What you will do:
Scan the material and copy out each line where the word "Jakarta" occurs.

--- START ---

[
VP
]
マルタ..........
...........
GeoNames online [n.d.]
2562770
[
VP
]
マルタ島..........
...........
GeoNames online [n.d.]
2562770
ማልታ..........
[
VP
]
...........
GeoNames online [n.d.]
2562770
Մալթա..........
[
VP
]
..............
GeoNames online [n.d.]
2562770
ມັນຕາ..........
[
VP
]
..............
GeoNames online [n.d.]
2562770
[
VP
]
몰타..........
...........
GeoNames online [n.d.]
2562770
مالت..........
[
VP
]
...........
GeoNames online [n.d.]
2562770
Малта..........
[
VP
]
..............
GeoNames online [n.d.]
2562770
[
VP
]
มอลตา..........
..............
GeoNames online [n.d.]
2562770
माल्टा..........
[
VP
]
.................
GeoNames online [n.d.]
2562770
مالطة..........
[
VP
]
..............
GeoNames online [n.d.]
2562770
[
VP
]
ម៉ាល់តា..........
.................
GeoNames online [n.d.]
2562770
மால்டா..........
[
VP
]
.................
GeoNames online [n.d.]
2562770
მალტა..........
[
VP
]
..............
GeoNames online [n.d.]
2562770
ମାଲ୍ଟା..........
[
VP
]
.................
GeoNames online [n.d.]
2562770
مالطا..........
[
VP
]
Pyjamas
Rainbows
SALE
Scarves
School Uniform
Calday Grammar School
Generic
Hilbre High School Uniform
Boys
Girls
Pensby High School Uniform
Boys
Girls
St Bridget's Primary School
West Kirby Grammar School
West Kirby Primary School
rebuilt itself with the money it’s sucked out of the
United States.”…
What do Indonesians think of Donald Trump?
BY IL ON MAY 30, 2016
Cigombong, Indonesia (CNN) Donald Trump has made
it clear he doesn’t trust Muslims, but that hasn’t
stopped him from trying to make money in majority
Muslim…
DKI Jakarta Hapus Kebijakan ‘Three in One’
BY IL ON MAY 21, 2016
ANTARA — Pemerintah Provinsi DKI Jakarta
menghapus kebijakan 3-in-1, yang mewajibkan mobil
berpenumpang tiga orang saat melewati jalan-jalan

--- END ---

Output below:
DKI Jakarta Hapus Kebijakan ‘Three in One’
ANTARA — Pemerintah Provinsi DKI Jakarta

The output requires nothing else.